The religion section of the conference was started by GEORGE WILLIAMSON, who discussed the later philosophy of Friedrich Schelling (1775 – 1854) in the standard histories of nineteenth-century racial thought. Schellings later philosophy has until now usually been interpreted in terms of the “end of idealism” or as an opening up (within idealism) to the “real.” Williamson demonstrated that this move toward the “real” also entailed a serious engagement with race, which in Schelling’s philosophy was conceived as not just one aspect of human diversity but as an integral part of what he called the “ethnogonic process.” In bringing together religion and a quasi-modern theory of race, Schelling anticipated the writings of later racial theorists, notably Arthur de Gobineau and Richard Wagner.

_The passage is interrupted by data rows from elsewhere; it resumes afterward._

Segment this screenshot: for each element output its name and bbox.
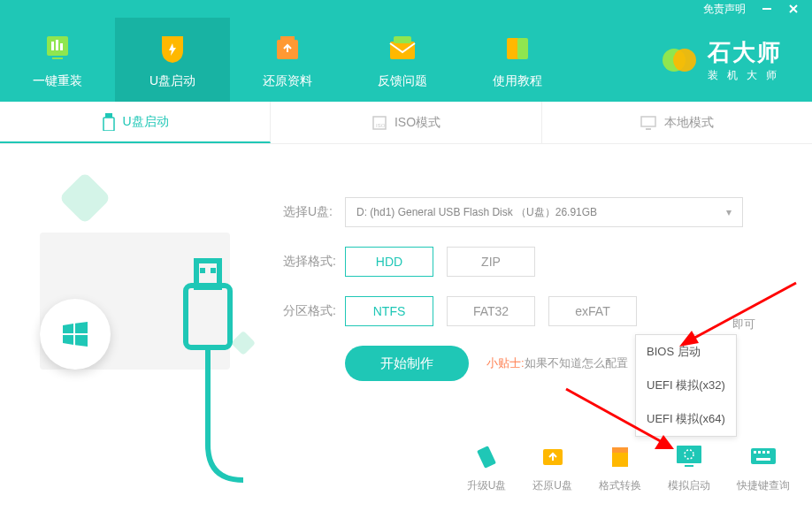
format-option-zip[interactable]: ZIP [447,247,535,277]
hint-text: 如果不知道怎么配置 [525,356,628,370]
svg-rect-34 [762,451,765,454]
usb-select-value: D: (hd1) General USB Flash Disk （U盘）26.9… [356,205,597,220]
nav-label: 一键重装 [33,73,82,89]
usb-cable-icon [150,197,257,489]
main-content: 选择U盘: D: (hd1) General USB Flash Disk （U… [0,144,812,511]
popup-uefi-x32[interactable]: UEFI 模拟(x32) [636,369,736,402]
svg-rect-10 [507,38,519,59]
tool-upgrade-usb[interactable]: 升级U盘 [467,441,507,493]
svg-text:ISO: ISO [376,123,386,128]
nav-restore[interactable]: 还原资料 [230,18,345,102]
simulate-boot-icon [673,441,705,473]
nav-label: 还原资料 [263,73,312,89]
svg-rect-33 [758,451,761,454]
hint-suffix: 即可 [732,317,755,332]
svg-rect-15 [103,118,114,131]
svg-rect-35 [767,451,770,454]
svg-rect-19 [646,128,651,130]
hint: 小贴士:如果不知道怎么配置 [486,355,628,371]
tab-iso[interactable]: ISO ISO模式 [271,102,541,143]
popup-uefi-x64[interactable]: UEFI 模拟(x64) [636,402,736,436]
tool-hotkey-query[interactable]: 快捷键查询 [737,441,790,493]
tab-label: ISO模式 [395,115,440,131]
tool-format-convert[interactable]: 格式转换 [599,441,641,493]
tool-restore-usb[interactable]: 还原U盘 [532,441,572,493]
svg-rect-27 [612,447,628,453]
svg-rect-31 [751,448,776,464]
usb-select-label: 选择U盘: [283,204,345,220]
svg-rect-7 [280,36,295,42]
usb-icon [102,113,116,131]
svg-rect-0 [762,8,771,10]
hint-label: 小贴士: [486,356,525,370]
svg-rect-22 [200,268,205,273]
tool-simulate-boot[interactable]: 模拟启动 [668,441,710,493]
svg-rect-30 [685,465,693,467]
disclaimer-link[interactable]: 免责声明 [703,2,746,17]
svg-rect-2 [51,42,54,50]
partition-option-fat32[interactable]: FAT32 [447,296,535,326]
mode-tabs: U盘启动 ISO ISO模式 本地模式 [0,102,812,144]
svg-rect-28 [677,446,701,463]
usb-shield-icon [155,31,190,66]
nav-label: U盘启动 [149,73,195,89]
popup-bios-boot[interactable]: BIOS 启动 [636,335,736,369]
partition-label: 分区格式: [283,303,345,319]
format-label: 选择格式: [283,254,345,270]
boot-mode-popup: BIOS 启动 UEFI 模拟(x32) UEFI 模拟(x64) [635,334,737,437]
local-icon [640,115,657,131]
main-nav: 一键重装 U盘启动 还原资料 反馈问题 使用教程 石大师 装机大师 [0,18,812,102]
format-option-hdd[interactable]: HDD [345,247,433,277]
start-button[interactable]: 开始制作 [345,346,469,381]
svg-rect-9 [394,36,411,43]
bottom-tools: 升级U盘 还原U盘 格式转换 模拟启动 快捷键查询 [467,441,790,493]
tool-label: 模拟启动 [668,478,710,493]
chevron-down-icon: ▾ [726,206,732,218]
partition-option-ntfs[interactable]: NTFS [345,296,433,326]
svg-rect-23 [211,268,216,273]
brand-title: 石大师 [708,37,785,68]
windows-badge [40,299,111,370]
svg-rect-4 [60,43,63,50]
svg-point-13 [673,49,696,72]
partition-option-exfat[interactable]: exFAT [548,296,637,326]
feedback-icon [385,31,420,66]
nav-reinstall[interactable]: 一键重装 [0,18,115,102]
tab-label: 本地模式 [664,115,714,131]
svg-rect-5 [52,57,63,59]
title-bar: 免责声明 [0,0,812,18]
tab-local[interactable]: 本地模式 [542,102,812,143]
svg-rect-3 [56,40,58,50]
tool-label: 还原U盘 [532,478,572,493]
windows-icon [59,318,91,350]
usb-select-dropdown[interactable]: D: (hd1) General USB Flash Disk （U盘）26.9… [345,197,743,227]
svg-rect-36 [756,458,770,461]
iso-icon: ISO [372,115,387,131]
svg-rect-24 [477,446,496,469]
brand-icon [660,41,699,80]
brand-logo: 石大师 装机大师 [660,18,812,102]
tool-label: 格式转换 [599,478,641,493]
illustration [0,144,265,511]
gear-decoration [58,172,111,224]
minimize-button[interactable] [762,4,772,14]
reinstall-icon [40,31,75,66]
nav-usb-boot[interactable]: U盘启动 [115,18,230,102]
svg-rect-32 [754,451,756,454]
tab-label: U盘启动 [123,114,169,130]
restore-usb-icon [537,441,569,473]
brand-subtitle: 装机大师 [708,68,785,83]
nav-feedback[interactable]: 反馈问题 [345,18,460,102]
svg-rect-11 [517,38,528,59]
svg-rect-18 [641,117,655,126]
tool-label: 升级U盘 [467,478,507,493]
upgrade-usb-icon [471,441,502,473]
close-button[interactable] [788,4,799,14]
nav-label: 使用教程 [493,73,542,89]
tutorial-icon [500,31,535,66]
restore-icon [270,31,305,66]
nav-tutorial[interactable]: 使用教程 [460,18,575,102]
format-convert-icon [604,441,636,473]
tab-usb-boot[interactable]: U盘启动 [0,102,271,143]
nav-label: 反馈问题 [378,73,427,89]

Williamson showed that the roots of the late nineteenth-century racialist discourse can be found not just in early nineteenth-century linguistics, philology, or anthropology but also in the study of religion and in particular the study of ancient mythology.

DENISE KIMBER BUELL examined the proposition that “race” emerged in part from Christian theological epistemes. Buell suggested that some of the ways in which “race” and “religion” as well as ethnicity, nationality and even culture bear the traces of a Christian theological heritage can be found in how they travel as concepts that are used to negotiate assertions of invisible essences made visible materially and perhaps even are material forces that bind together human groups.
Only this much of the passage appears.